The benefit of 50 percent rebate in tax rate during the transition period from April 1, 2017 to March 31, 2019 shall not be available if the Mauritius company, including a shell firm, does not pass the test of having a bonafide business.
"A resident is deemed to be a shell or a conduit company if its total expenditure on operations in Mauritius is less than Rs.2,700,000 (Mauritian Rs.1,500,000) in the immediately preceding 12 months," the statement added.
This apart, interest that accrues in India to a Mauritian bank will be subject to withholding tax in India at the rate of 7.5 percent of debt, the claims or loans made after March 31, 2017. But the claims before this date have been exempt.
The finance ministry said this protocol will tackle long-pending issues of treaty abuse -- where ill-gotten money is first sent to Mauritius through havala transactions, and then comes back as a legitimate investment. This is called round-tripping.

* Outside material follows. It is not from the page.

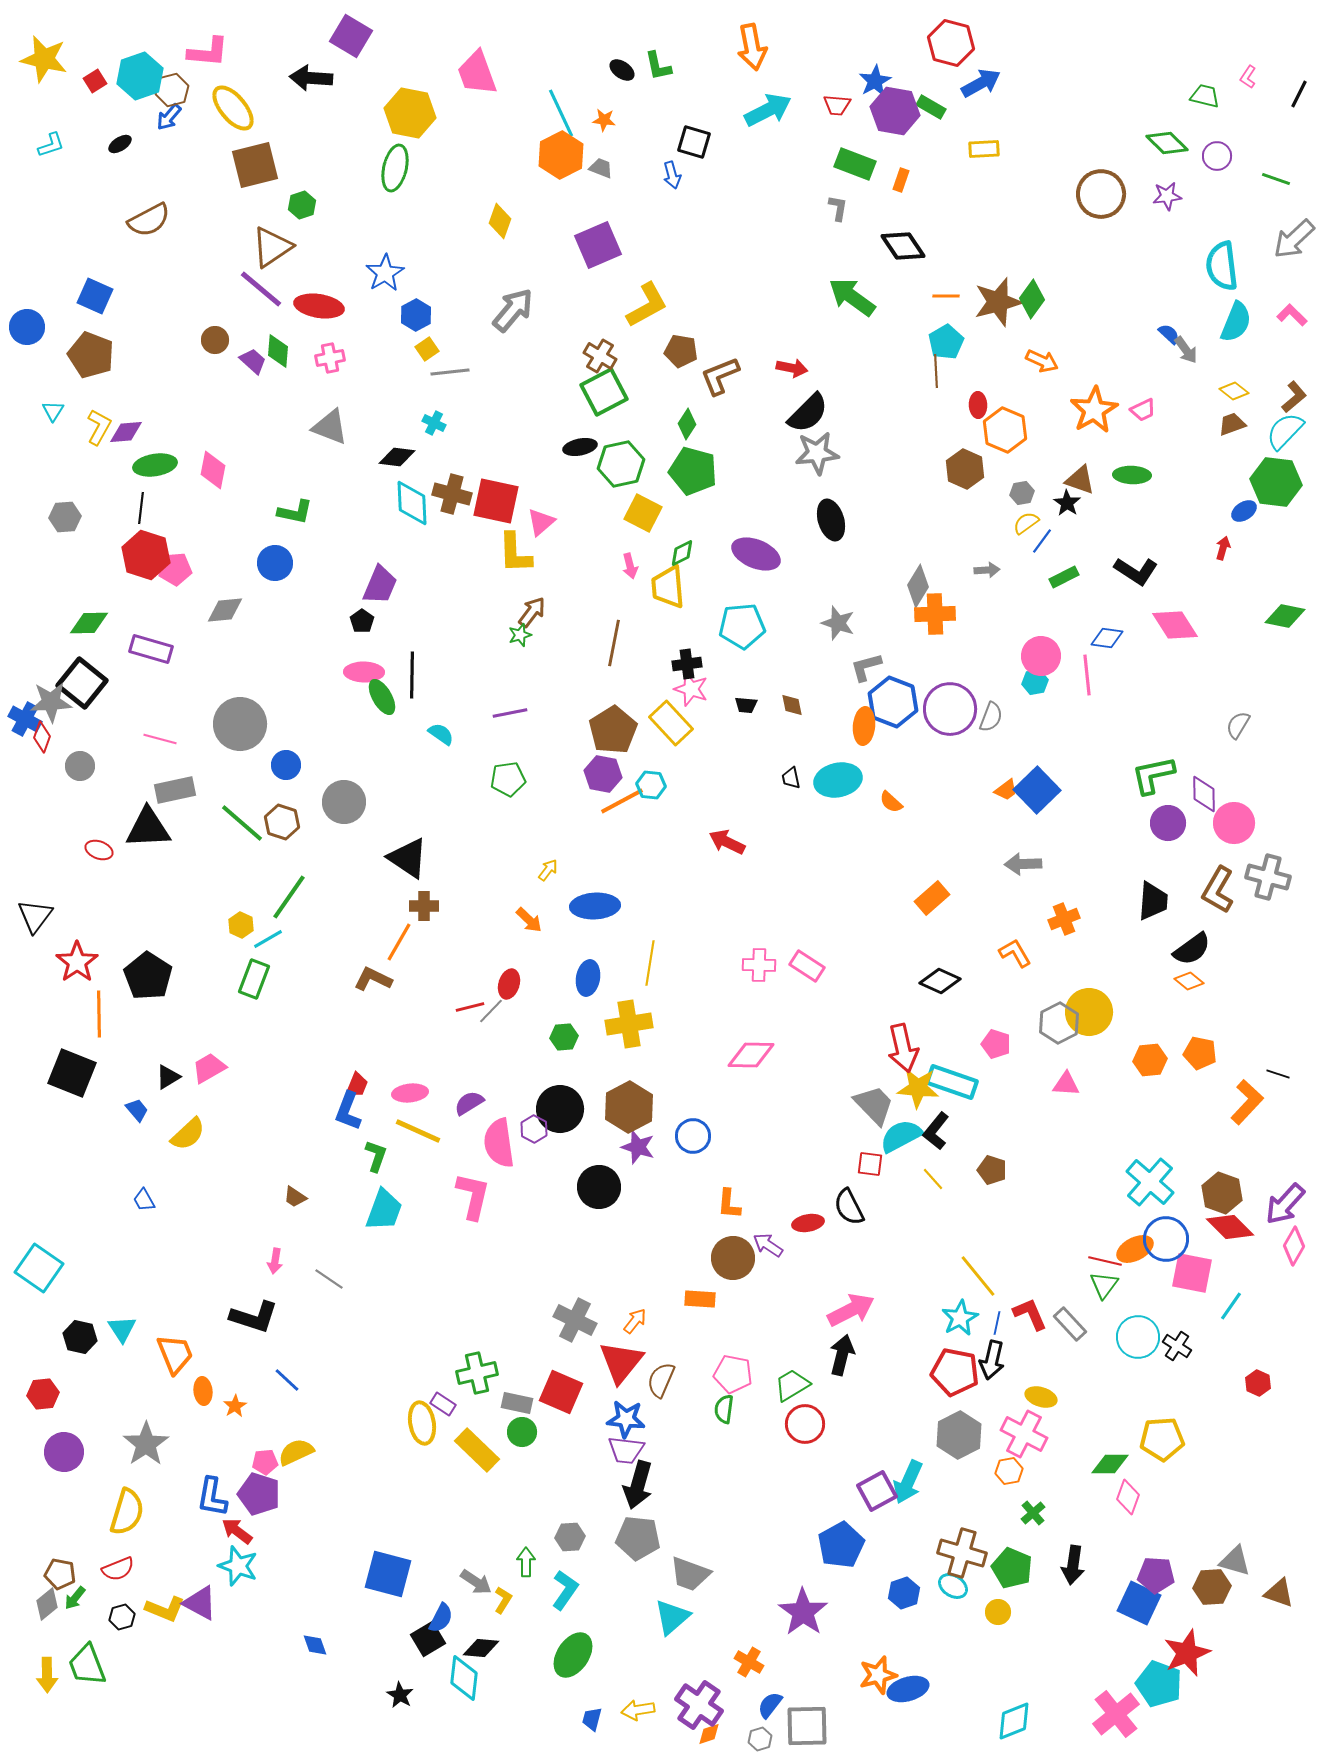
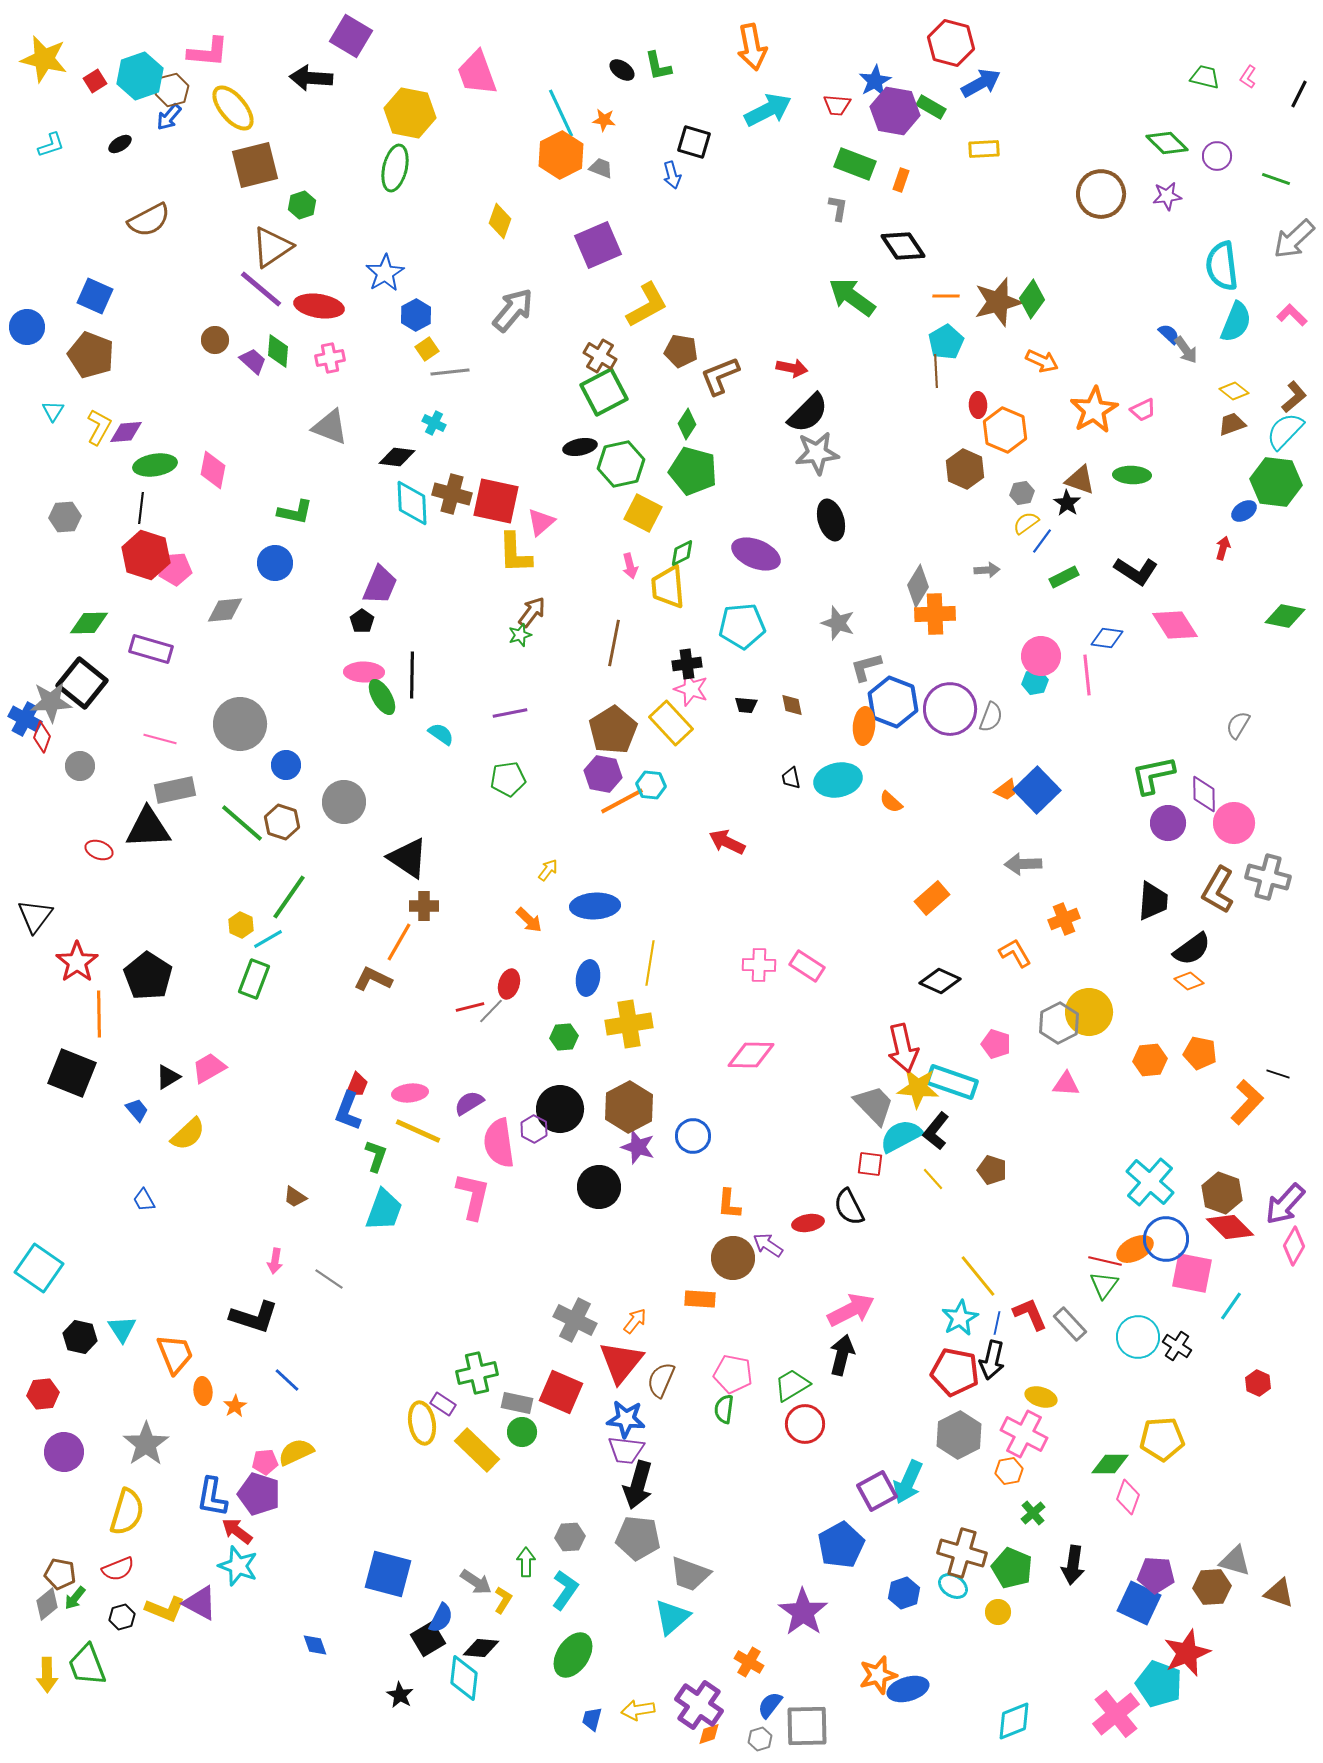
green trapezoid at (1205, 96): moved 19 px up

"The protocol will improve transparency in tax matters and will help curb tax evasion and tax avoidance. At the same time, existing investments -- investments made before April 1, 2017 -- have been grand-fathered and will not be subject to capital gains taxation in India.".
The government has taken a series of steps to tackle the generation of black money.
Listing the steps taken to curb black money, the finance ministry said in a separate statement on Tuesday that a new income disclosure scheme had been formulated for those holding undeclared assets to declare them and pay a total tax and penalty of 45 percent.
Further, amendments have also been made to the Prevention of Money Laundering Act to enable the attachment and confiscation of equivalent assets in India where the asset located abroad cannot be forfeited.